1 Laboratory for Neuroimmunology, Section of Experimental Neurology, Department of Neurosciences, KU Leuven - University of Leuven, Leuven, Belgium

1 Laboratory for Neuroimmunology, Section of Experimental Neurology, Department of Neurosciences, KU Leuven - University of Leuven, Leuven, Belgium.

出版信息

Brain. 2015 Mar;138(Pt 3):632-43. doi: 10.1093/brain/awu405. Epub 2015 Jan 22.

DOI:10.1093/brain/awu405
PMID:25616667
原文链接:https://pmc.ncbi.nlm.nih.gov/articles/PMC4408440/
Abstract

Immunological hallmarks of multiple sclerosis include the production of antibodies in the central nervous system, expressed as presence of oligoclonal bands and/or an increased immunoglobulin G index-the level of immunoglobulin G in the cerebrospinal fluid compared to serum. However, the underlying differences between oligoclonal band-positive and -negative patients with multiple sclerosis and reasons for variability in immunoglobulin G index are not known.
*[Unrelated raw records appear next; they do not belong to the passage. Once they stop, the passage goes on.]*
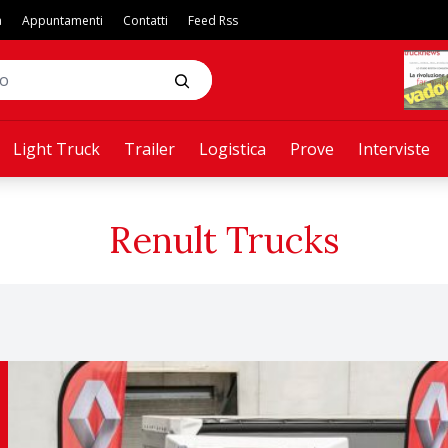
a
Appuntamenti
Contatti
Feed Rss
Light Truck
Trailer
Logistica
Prove
Interviste
Renult Trucks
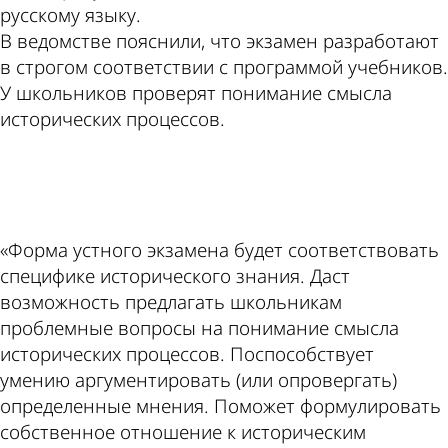
русскому языку.
В ведомстве пояснили, что экзамен разработают
в строгом соответствии с программой учебников.
У школьников проверят понимание смысла
исторических процессов.
ad
«Форма устного экзамена будет соответствовать
специфике исторического знания. Даст
возможность предлагать школьникам
проблемные вопросы на понимание смысла
исторических процессов. Поспособствует
умению аргументировать (или опровергать)
определенные мнения. Поможет формулировать
собственное отношение к историческим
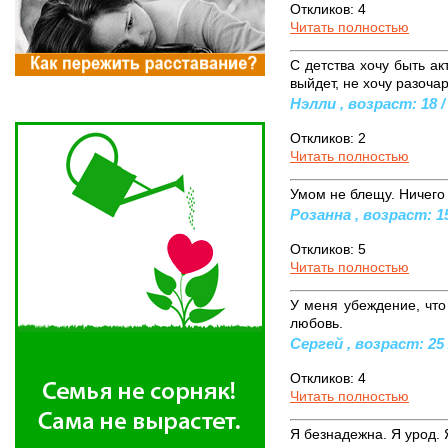
Откликов: 4
Читать полностью
С детства хочу быть ак
выйдет, не хочу разоча
Нэлли , возраст: 18 /
Откликов: 2
Читать полностью
Умом не блещу. Ничего 
Розанна , возраст: 15
Откликов: 5
Читать полностью
У меня убеждение, что 
любовь.
Сергей , возраст: 25 
Откликов: 4
Читать полностью
Я безнадежна. Я урод. 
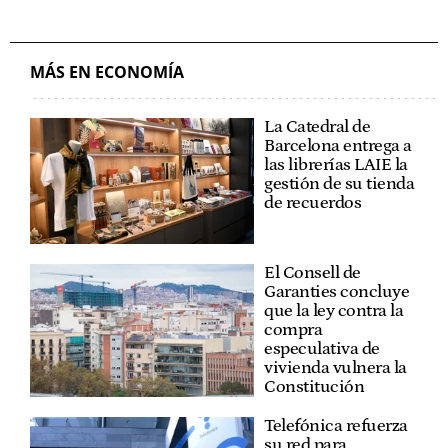
MÁS EN ECONOMÍA
La Catedral de
Barcelona entrega a
las librerías LAIE la
gestión de su tienda
de recuerdos
El Consell de
Garanties concluye
que la ley contra la
compra
especulativa de
vivienda vulnera la
Constitución
Telefónica refuerza
su red para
To identify genetic factors influencing the variation in the antibody levels in the cerebrospinal fluid in multiple sclerosis, we have performed a genome-wide association screen in patients collected from nine countries for two traits, presence or absence of oligoclonal bands (n = 3026) and immunoglobulin G index levels (n = 938), followed by a replication in 3891 additional patients. We replicate previously suggested association signals for oligoclonal band status in the major histocompatibility complex region for the rs9271640A-rs6457617G haplotype, correlated with HLA-DRB11501, and rs34083746G, correlated with HLA-DQA10301 (P comparing two haplotypes = 8.88 × 10(-16)). Furthermore, we identify a novel association signal of rs9807334, near the ELAC1/SMAD4 genes, for oligoclonal band status (P = 8.45 × 10(-7)). The previously reported association of the immunoglobulin heavy chain locus with immunoglobulin G index reaches strong evidence for association in this data set (P = 3.79 × 10(-37)). We identify two novel associations in the major histocompatibility complex region with immunoglobulin G index: the rs9271640A-rs6457617G haplotype (P = 1.59 × 10(-22)), shared with oligoclonal band status, and an additional independent effect of rs6457617G (P = 3.68 × 10(-6)). Variants identified in this study account for up to 2-fold differences in the odds of being oligoclonal band positive and 7.75% of the variation in immunoglobulin G index. Both traits are associated with clinical features of disease such as female gender, age at onset and severity. This is the largest study population so far investigated for the genetic influence on antibody levels in the cerebrospinal fluid in multiple sclerosis, including 6950 patients. We confirm that genetic factors underlie these antibody levels and identify both the major histocompatibility complex and immunoglobulin heavy chain region as major determinants.

摘要

多发性硬化症的免疫学特征包括中枢神经系统中抗体的产生,表现为寡克隆带的出现和/或免疫球蛋白G指数升高(脑脊液中免疫球蛋白G水平与血清中免疫球蛋白G水平的比值)。然而,多发性硬化症患者中寡克隆带阳性和阴性患者之间的潜在差异以及免疫球蛋白G指数变化的原因尚不清楚。为了确定影响多发性硬化症患者脑脊液中抗体水平变化的遗传因素,我们对来自9个国家的患者进行了全基因组关联筛查,针对两个特征:有无寡克隆带(n = 3026)和免疫球蛋白G指数水平(n = 938),随后在另外3891名患者中进行了重复验证。我们重复了先前在主要组织相容性复合体区域中关于寡克隆带状态的关联信号,即与HLA-DRB11501相关的rs9271640A-rs6457617G单倍型,以及与HLA-DQA10301相关的rs34083746G(比较两个单倍型的P值 = 8.88×10⁻¹⁶)。此外,我们在ELAC1/SMAD4基因附近发现了一个与寡克隆带状态相关的新关联信号rs9807334(P = 8.45×10⁻⁷)。先前报道的免疫球蛋白重链基因座与免疫球蛋白G指数的关联在该数据集中达到了很强的关联证据(P = 3.79×10⁻³⁷)。我们在主要组织相容性复合体区域中发现了两个与免疫球蛋白G指数相关的新关联:与寡克隆带状态共享的rs9271640A-rs6457617G单倍型(P = 1.59×10⁻²²),以及rs6457617G的额外独立效应(P = 3.68×10⁻⁶)。本研究中鉴定出的变体在寡克隆带阳性几率上造成了高达2倍的差异,在免疫球蛋白G指数变化中占7.75%。这两个特征都与疾病的临床特征相关,如女性性别、发病年龄和严重程度。这是迄今为止针对多发性硬化症患者脑脊液中抗体水平的遗传影响进行研究的最大样本量,共纳入6950名患者。我们证实遗传因素是这些抗体水平的基础,并确定主要组织相容性复合体和免疫球蛋白重链区域为主要决定因素。